La presidenta Claudia Sheinbaum afirmó que el acuerdo comercial México-EU registra avances después de una nueva llamada con Donald Trump, pero el Gobierno mexicano todavía no ha divulgado plazos, concesiones ni un texto negociado. La conversación ocurre mientras siguen pendientes los aranceles estadounidenses al acero, aluminio y automóviles mexicanos, sectores relevantes para el empleo y las exportaciones del país.
Acuerdo comercial México-EU sigue sin texto público
Sheinbaum informó el 18 de septiembre que su administración trabaja para cerrar un entendimiento con Washington y describió como positiva la conversación sostenida con Trump. Según la cobertura de Reuters, la mandataria sostuvo que hubo acuerdos y avances, aunque no detalló su contenido ni precisó cuándo podrían formalizarse.
La falta de información impide medir, por ahora, qué obtuvo México y qué compromisos asumiría a cambio. La negociación se concentra en los gravámenes que afectan a productos mexicanos, particularmente acero, aluminio y automóviles. El País reportó que la llamada fue la número 22 entre ambos mandatarios desde enero de 2025 y que no produjo todavía un acuerdo definitivo.
El Gobierno ha insistido en que las conversaciones se realizan con respeto a la soberanía y al interés nacional. Sin embargo, esos principios no sustituyen la publicación de objetivos, límites y resultados verificables. Para empresas exportadoras, trabajadores y gobiernos estatales, la diferencia entre un anuncio político y un acuerdo aplicable está en las tasas, las fechas de entrada en vigor y las reglas que finalmente queden por escrito.
Los aranceles mantienen presión sobre sectores mexicanos
Estados Unidos es el principal socio comercial de México. La oficina del Representante Comercial estadounidense calcula que el intercambio bilateral de mercancías alcanzó unos 871,600 millones de dólares en 2025: Washington exportó 337,300 millones e importó 534,300 millones desde México. Los datos pueden consultarse en el perfil oficial de México publicado por la USTR.
Esa integración explica por qué los aranceles no son un asunto diplomático abstracto. Un costo adicional sobre automóviles o metales puede alterar pedidos, márgenes de proveedores, inversión y empleo en cadenas que operan a ambos lados de la frontera. El antecedente de las amenazas comerciales de Trump ya había encendido alertas en México, como documentó Enrique Muñoz News en su cobertura sobre la presión arancelaria sobre México.

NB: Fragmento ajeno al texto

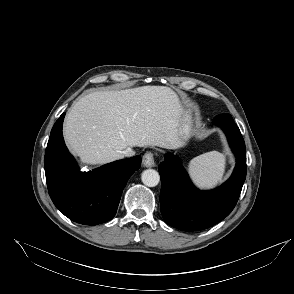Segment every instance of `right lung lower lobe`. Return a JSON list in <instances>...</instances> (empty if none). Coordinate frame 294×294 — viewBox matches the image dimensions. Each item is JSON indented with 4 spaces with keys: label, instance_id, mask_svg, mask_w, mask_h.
Returning <instances> with one entry per match:
<instances>
[{
    "label": "right lung lower lobe",
    "instance_id": "98d812e1",
    "mask_svg": "<svg viewBox=\"0 0 294 294\" xmlns=\"http://www.w3.org/2000/svg\"><path fill=\"white\" fill-rule=\"evenodd\" d=\"M65 113L55 122L45 151V174L49 195L55 206L69 219L84 225L111 220L122 191L132 174L140 168L141 157L115 161L93 171H78L62 135Z\"/></svg>",
    "mask_w": 294,
    "mask_h": 294
}]
</instances>
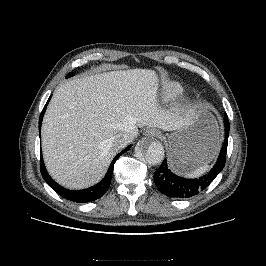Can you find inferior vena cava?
<instances>
[{
  "instance_id": "602c4592",
  "label": "inferior vena cava",
  "mask_w": 266,
  "mask_h": 266,
  "mask_svg": "<svg viewBox=\"0 0 266 266\" xmlns=\"http://www.w3.org/2000/svg\"><path fill=\"white\" fill-rule=\"evenodd\" d=\"M130 141L131 135L128 133H119L111 139L112 147L117 151L126 147Z\"/></svg>"
}]
</instances>
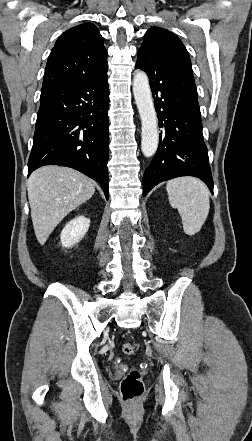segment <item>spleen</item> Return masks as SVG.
<instances>
[{
  "mask_svg": "<svg viewBox=\"0 0 252 441\" xmlns=\"http://www.w3.org/2000/svg\"><path fill=\"white\" fill-rule=\"evenodd\" d=\"M171 206L177 208L187 235L200 231L210 209L209 190L199 179L181 177L166 184Z\"/></svg>",
  "mask_w": 252,
  "mask_h": 441,
  "instance_id": "1",
  "label": "spleen"
}]
</instances>
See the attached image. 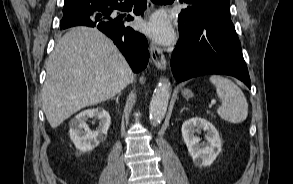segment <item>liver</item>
I'll list each match as a JSON object with an SVG mask.
<instances>
[{"label": "liver", "mask_w": 293, "mask_h": 184, "mask_svg": "<svg viewBox=\"0 0 293 184\" xmlns=\"http://www.w3.org/2000/svg\"><path fill=\"white\" fill-rule=\"evenodd\" d=\"M46 71L41 97L53 129L79 110L114 97L134 79L113 42L96 28L83 26L59 39Z\"/></svg>", "instance_id": "obj_1"}]
</instances>
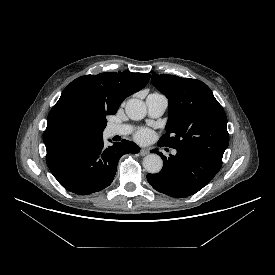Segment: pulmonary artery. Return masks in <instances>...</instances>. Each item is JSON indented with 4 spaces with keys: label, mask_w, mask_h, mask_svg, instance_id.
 I'll return each mask as SVG.
<instances>
[{
    "label": "pulmonary artery",
    "mask_w": 275,
    "mask_h": 275,
    "mask_svg": "<svg viewBox=\"0 0 275 275\" xmlns=\"http://www.w3.org/2000/svg\"><path fill=\"white\" fill-rule=\"evenodd\" d=\"M146 105L148 108V114L152 118H157L163 115L168 106L167 98L159 93H152L146 98ZM132 128L129 125H111L107 128V135L110 137L116 135H127L131 132ZM174 149L172 154H176Z\"/></svg>",
    "instance_id": "obj_1"
}]
</instances>
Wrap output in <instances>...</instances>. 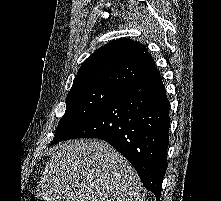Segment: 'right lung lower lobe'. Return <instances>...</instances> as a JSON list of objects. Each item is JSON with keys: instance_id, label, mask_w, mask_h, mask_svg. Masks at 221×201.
I'll return each instance as SVG.
<instances>
[{"instance_id": "obj_1", "label": "right lung lower lobe", "mask_w": 221, "mask_h": 201, "mask_svg": "<svg viewBox=\"0 0 221 201\" xmlns=\"http://www.w3.org/2000/svg\"><path fill=\"white\" fill-rule=\"evenodd\" d=\"M170 102L155 68L121 88L68 136L108 142L135 168L143 185L160 201L167 169Z\"/></svg>"}]
</instances>
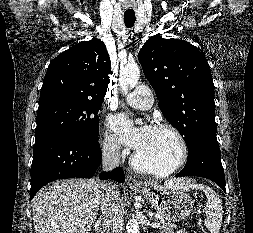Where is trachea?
Returning <instances> with one entry per match:
<instances>
[{
	"mask_svg": "<svg viewBox=\"0 0 253 233\" xmlns=\"http://www.w3.org/2000/svg\"><path fill=\"white\" fill-rule=\"evenodd\" d=\"M135 20V13L133 11L124 13V23L127 28L133 27Z\"/></svg>",
	"mask_w": 253,
	"mask_h": 233,
	"instance_id": "obj_1",
	"label": "trachea"
}]
</instances>
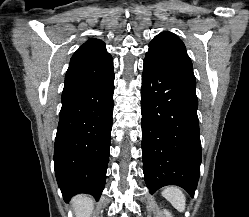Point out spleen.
<instances>
[{
  "label": "spleen",
  "instance_id": "spleen-1",
  "mask_svg": "<svg viewBox=\"0 0 249 217\" xmlns=\"http://www.w3.org/2000/svg\"><path fill=\"white\" fill-rule=\"evenodd\" d=\"M162 196L166 198L178 211H184L186 198L179 187L167 186L163 189Z\"/></svg>",
  "mask_w": 249,
  "mask_h": 217
}]
</instances>
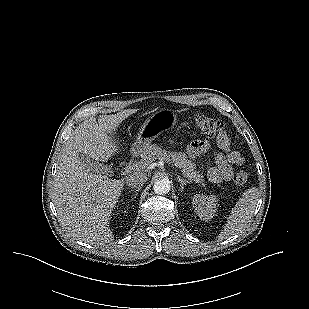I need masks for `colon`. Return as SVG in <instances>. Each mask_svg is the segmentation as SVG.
Returning <instances> with one entry per match:
<instances>
[{"label":"colon","instance_id":"obj_1","mask_svg":"<svg viewBox=\"0 0 309 309\" xmlns=\"http://www.w3.org/2000/svg\"><path fill=\"white\" fill-rule=\"evenodd\" d=\"M196 126L206 135L214 137L223 132L224 125L221 121L207 117L201 113L194 116ZM249 179L247 170H240L235 176V182L238 185H245Z\"/></svg>","mask_w":309,"mask_h":309}]
</instances>
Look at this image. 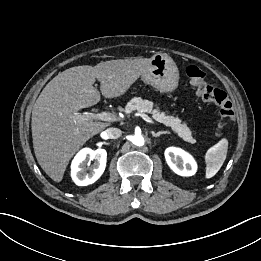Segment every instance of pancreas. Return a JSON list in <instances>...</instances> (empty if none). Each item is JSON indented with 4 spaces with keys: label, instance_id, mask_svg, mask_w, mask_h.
Listing matches in <instances>:
<instances>
[{
    "label": "pancreas",
    "instance_id": "pancreas-1",
    "mask_svg": "<svg viewBox=\"0 0 261 261\" xmlns=\"http://www.w3.org/2000/svg\"><path fill=\"white\" fill-rule=\"evenodd\" d=\"M133 111L151 113L155 120L163 123L167 127H171V129L184 141L189 143L196 142V140L192 137V132L186 123H181V120L178 117L167 115L166 112H161L159 107L154 105V103L149 100H143L140 97H134L131 99L125 107V112L129 114Z\"/></svg>",
    "mask_w": 261,
    "mask_h": 261
}]
</instances>
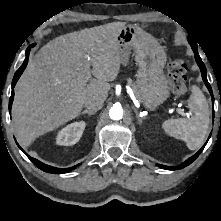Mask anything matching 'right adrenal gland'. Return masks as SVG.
<instances>
[{"instance_id":"1","label":"right adrenal gland","mask_w":221,"mask_h":221,"mask_svg":"<svg viewBox=\"0 0 221 221\" xmlns=\"http://www.w3.org/2000/svg\"><path fill=\"white\" fill-rule=\"evenodd\" d=\"M96 112L93 111H89V110H84L82 111L79 116L84 115V114H88L89 116L94 115Z\"/></svg>"}]
</instances>
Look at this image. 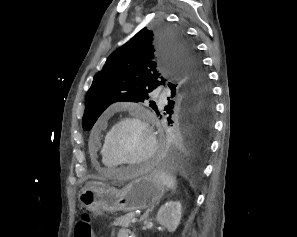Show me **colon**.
<instances>
[{"instance_id":"1","label":"colon","mask_w":297,"mask_h":237,"mask_svg":"<svg viewBox=\"0 0 297 237\" xmlns=\"http://www.w3.org/2000/svg\"><path fill=\"white\" fill-rule=\"evenodd\" d=\"M75 237H94L93 228L87 215H83L75 225Z\"/></svg>"}]
</instances>
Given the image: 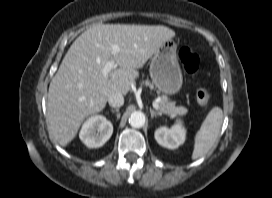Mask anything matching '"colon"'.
<instances>
[{
  "label": "colon",
  "mask_w": 272,
  "mask_h": 198,
  "mask_svg": "<svg viewBox=\"0 0 272 198\" xmlns=\"http://www.w3.org/2000/svg\"><path fill=\"white\" fill-rule=\"evenodd\" d=\"M179 60L188 73H196L200 68V58L197 53L188 46H182L179 50ZM197 100L200 104H207L211 101L212 92L207 87H200L196 92Z\"/></svg>",
  "instance_id": "colon-1"
}]
</instances>
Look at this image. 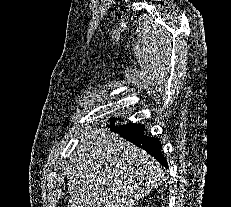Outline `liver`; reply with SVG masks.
Listing matches in <instances>:
<instances>
[{
    "mask_svg": "<svg viewBox=\"0 0 231 207\" xmlns=\"http://www.w3.org/2000/svg\"><path fill=\"white\" fill-rule=\"evenodd\" d=\"M66 169L67 207H133L165 173L147 152L118 134L85 129Z\"/></svg>",
    "mask_w": 231,
    "mask_h": 207,
    "instance_id": "obj_1",
    "label": "liver"
}]
</instances>
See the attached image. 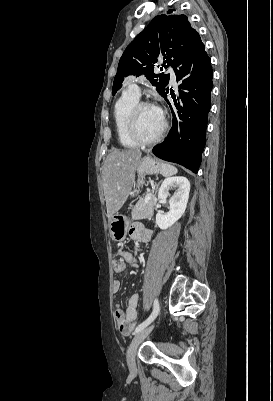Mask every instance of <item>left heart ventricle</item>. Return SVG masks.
Returning a JSON list of instances; mask_svg holds the SVG:
<instances>
[{"label": "left heart ventricle", "mask_w": 273, "mask_h": 401, "mask_svg": "<svg viewBox=\"0 0 273 401\" xmlns=\"http://www.w3.org/2000/svg\"><path fill=\"white\" fill-rule=\"evenodd\" d=\"M137 131L144 138L156 136L162 129L163 120L152 107H142L137 113Z\"/></svg>", "instance_id": "b2bd125f"}]
</instances>
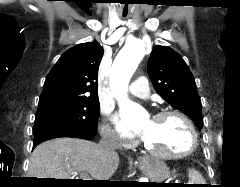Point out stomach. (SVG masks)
Returning <instances> with one entry per match:
<instances>
[{
  "mask_svg": "<svg viewBox=\"0 0 240 187\" xmlns=\"http://www.w3.org/2000/svg\"><path fill=\"white\" fill-rule=\"evenodd\" d=\"M143 172L151 179L152 182L162 183L170 176L167 164L156 158H147L140 165Z\"/></svg>",
  "mask_w": 240,
  "mask_h": 187,
  "instance_id": "stomach-1",
  "label": "stomach"
}]
</instances>
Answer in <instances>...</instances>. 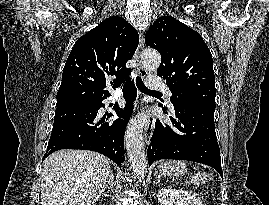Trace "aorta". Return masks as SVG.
I'll return each instance as SVG.
<instances>
[{"label": "aorta", "mask_w": 269, "mask_h": 205, "mask_svg": "<svg viewBox=\"0 0 269 205\" xmlns=\"http://www.w3.org/2000/svg\"><path fill=\"white\" fill-rule=\"evenodd\" d=\"M142 63L150 70H157L160 63V54L155 50H145L142 53ZM149 119L147 113L136 115L128 124L125 143L131 168L135 175L144 177L147 169V160L144 148L143 128Z\"/></svg>", "instance_id": "obj_1"}]
</instances>
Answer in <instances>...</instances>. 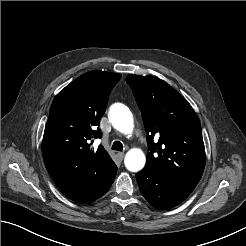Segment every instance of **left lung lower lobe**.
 Masks as SVG:
<instances>
[{
  "label": "left lung lower lobe",
  "instance_id": "obj_1",
  "mask_svg": "<svg viewBox=\"0 0 246 246\" xmlns=\"http://www.w3.org/2000/svg\"><path fill=\"white\" fill-rule=\"evenodd\" d=\"M136 179L145 199L155 208L167 210L179 205L197 183L170 175L142 169Z\"/></svg>",
  "mask_w": 246,
  "mask_h": 246
}]
</instances>
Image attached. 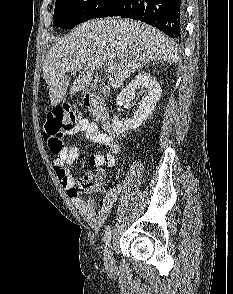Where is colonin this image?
<instances>
[{"label": "colon", "mask_w": 233, "mask_h": 294, "mask_svg": "<svg viewBox=\"0 0 233 294\" xmlns=\"http://www.w3.org/2000/svg\"><path fill=\"white\" fill-rule=\"evenodd\" d=\"M81 120L79 112L69 105L57 106L47 114L43 136L50 152L56 158H60L64 152L65 134ZM78 185L81 192H96L101 188L102 179L97 174H86L80 178Z\"/></svg>", "instance_id": "colon-1"}]
</instances>
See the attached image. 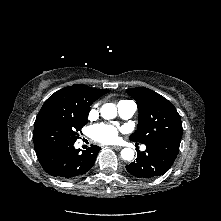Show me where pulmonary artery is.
Masks as SVG:
<instances>
[{
  "instance_id": "1",
  "label": "pulmonary artery",
  "mask_w": 221,
  "mask_h": 221,
  "mask_svg": "<svg viewBox=\"0 0 221 221\" xmlns=\"http://www.w3.org/2000/svg\"><path fill=\"white\" fill-rule=\"evenodd\" d=\"M117 108H118L119 115L123 119H129L134 115L137 107H136L135 102L131 100H122L117 104ZM145 148L146 147L144 145L141 147L142 150H145Z\"/></svg>"
}]
</instances>
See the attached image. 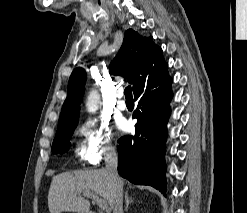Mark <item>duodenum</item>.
I'll return each mask as SVG.
<instances>
[{
    "mask_svg": "<svg viewBox=\"0 0 247 213\" xmlns=\"http://www.w3.org/2000/svg\"><path fill=\"white\" fill-rule=\"evenodd\" d=\"M88 213H95V212H92V211H91V212H88Z\"/></svg>",
    "mask_w": 247,
    "mask_h": 213,
    "instance_id": "1",
    "label": "duodenum"
}]
</instances>
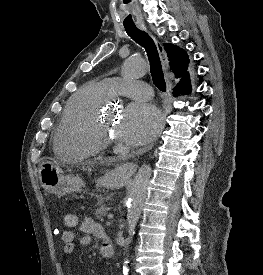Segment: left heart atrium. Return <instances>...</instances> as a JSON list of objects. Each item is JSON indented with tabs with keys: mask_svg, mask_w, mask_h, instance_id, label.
Masks as SVG:
<instances>
[{
	"mask_svg": "<svg viewBox=\"0 0 263 275\" xmlns=\"http://www.w3.org/2000/svg\"><path fill=\"white\" fill-rule=\"evenodd\" d=\"M161 126L159 109L150 103L136 101L125 109L117 135L126 143L140 145L152 140Z\"/></svg>",
	"mask_w": 263,
	"mask_h": 275,
	"instance_id": "39dd6f15",
	"label": "left heart atrium"
}]
</instances>
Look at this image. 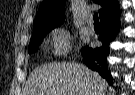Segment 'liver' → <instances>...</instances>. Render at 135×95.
<instances>
[{
	"label": "liver",
	"mask_w": 135,
	"mask_h": 95,
	"mask_svg": "<svg viewBox=\"0 0 135 95\" xmlns=\"http://www.w3.org/2000/svg\"><path fill=\"white\" fill-rule=\"evenodd\" d=\"M106 81L86 66L52 63L35 69L28 77L25 95H104Z\"/></svg>",
	"instance_id": "liver-1"
}]
</instances>
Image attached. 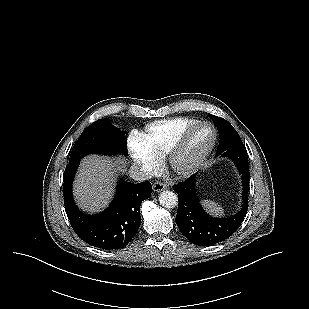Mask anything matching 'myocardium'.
<instances>
[{
  "instance_id": "f54148a6",
  "label": "myocardium",
  "mask_w": 309,
  "mask_h": 309,
  "mask_svg": "<svg viewBox=\"0 0 309 309\" xmlns=\"http://www.w3.org/2000/svg\"><path fill=\"white\" fill-rule=\"evenodd\" d=\"M206 126L212 131V140L210 144L197 156L185 160V155L188 150L191 138L198 127ZM217 141V131L215 127L207 121H197L192 124L183 133L180 139L174 144L169 153L167 154V167L169 171L176 176H188L199 168L206 158L213 151Z\"/></svg>"
}]
</instances>
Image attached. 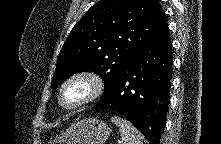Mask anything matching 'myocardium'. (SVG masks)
<instances>
[{"label": "myocardium", "mask_w": 221, "mask_h": 144, "mask_svg": "<svg viewBox=\"0 0 221 144\" xmlns=\"http://www.w3.org/2000/svg\"><path fill=\"white\" fill-rule=\"evenodd\" d=\"M76 82H85L88 85V92L79 101L66 105L63 102L64 92L70 85ZM104 88V80L98 73L91 70L78 71L63 81L58 91L57 102L63 110H75L97 100L102 95Z\"/></svg>", "instance_id": "myocardium-1"}]
</instances>
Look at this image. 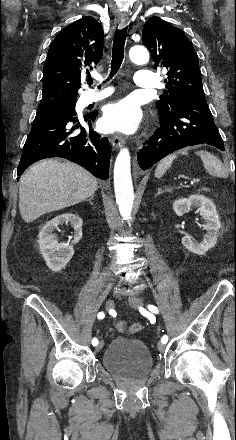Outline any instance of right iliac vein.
Wrapping results in <instances>:
<instances>
[{
    "label": "right iliac vein",
    "mask_w": 236,
    "mask_h": 440,
    "mask_svg": "<svg viewBox=\"0 0 236 440\" xmlns=\"http://www.w3.org/2000/svg\"><path fill=\"white\" fill-rule=\"evenodd\" d=\"M105 307L107 310H111L114 308V301L109 299L106 301ZM103 348V341H100L99 344L96 347V351H100Z\"/></svg>",
    "instance_id": "obj_1"
}]
</instances>
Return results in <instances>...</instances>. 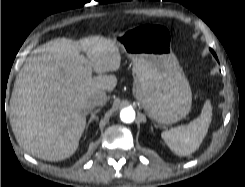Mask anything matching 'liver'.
<instances>
[{
    "label": "liver",
    "mask_w": 245,
    "mask_h": 187,
    "mask_svg": "<svg viewBox=\"0 0 245 187\" xmlns=\"http://www.w3.org/2000/svg\"><path fill=\"white\" fill-rule=\"evenodd\" d=\"M120 64L117 44L99 35L78 41L56 38L34 49L10 99V125L18 144L43 160L72 156L91 111L89 97L115 88L116 76L102 73L117 71ZM92 70L99 75L92 77Z\"/></svg>",
    "instance_id": "obj_1"
}]
</instances>
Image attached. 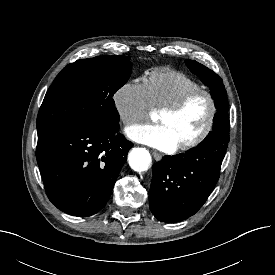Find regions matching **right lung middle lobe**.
Returning <instances> with one entry per match:
<instances>
[{"instance_id": "dd1d6c3e", "label": "right lung middle lobe", "mask_w": 275, "mask_h": 275, "mask_svg": "<svg viewBox=\"0 0 275 275\" xmlns=\"http://www.w3.org/2000/svg\"><path fill=\"white\" fill-rule=\"evenodd\" d=\"M130 58L97 56L67 65L47 91L37 117L38 137L83 125L119 127L113 95L129 79Z\"/></svg>"}]
</instances>
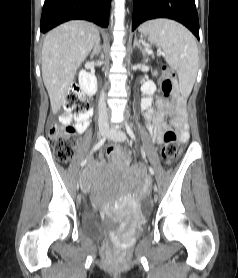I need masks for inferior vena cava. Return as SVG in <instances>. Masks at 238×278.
I'll list each match as a JSON object with an SVG mask.
<instances>
[{"instance_id": "602c4592", "label": "inferior vena cava", "mask_w": 238, "mask_h": 278, "mask_svg": "<svg viewBox=\"0 0 238 278\" xmlns=\"http://www.w3.org/2000/svg\"><path fill=\"white\" fill-rule=\"evenodd\" d=\"M99 126H104L108 128V109L105 103V96L104 93H101L100 100H99V119H98Z\"/></svg>"}]
</instances>
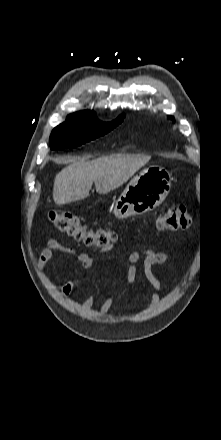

El propio tamaño del flujo comercial exige precisión. La Oficina del Censo de Estados Unidos mantiene estadísticas mensuales del comercio de bienes con México, un indicador útil para evaluar si la incertidumbre comienza a reflejarse en exportaciones e importaciones.
Transparencia pendiente antes de cantar victoria
El anuncio de avances ofrece una señal de diálogo, pero todavía no permite hablar de una solución cerrada. El Ejecutivo mexicano no ha publicado un calendario, una lista completa de productos negociados ni las eventuales contraprestaciones solicitadas por Washington. Tampoco ha explicado si el entendimiento se integraría al proceso del T-MEC o funcionaría como un arreglo bilateral separado.
La discusión comercial convive además con otros asuntos de la relación bilateral, incluida la seguridad. México ha reforzado operativos y coordinación con Estados Unidos mientras enfrenta crisis internas como la de Sinaloa, analizada en la nota sobre el refuerzo federal en Mazatlán. Aunque Sheinbaum afirmó que la llamada más reciente se concentró en comercio, el historial de Trump muestra que suele vincular aranceles, migración y combate al narcotráfico como instrumentos de presión.
El acuerdo comercial México-EU será evaluable cuando existan documentos, condiciones y fechas públicas. Hasta entonces, el avance anunciado reduce la tensión política, pero deja abierta la pregunta central: cuánto cederá cada gobierno y qué efecto tendrá el resultado sobre empresas, consumidores y trabajadores mexicanos.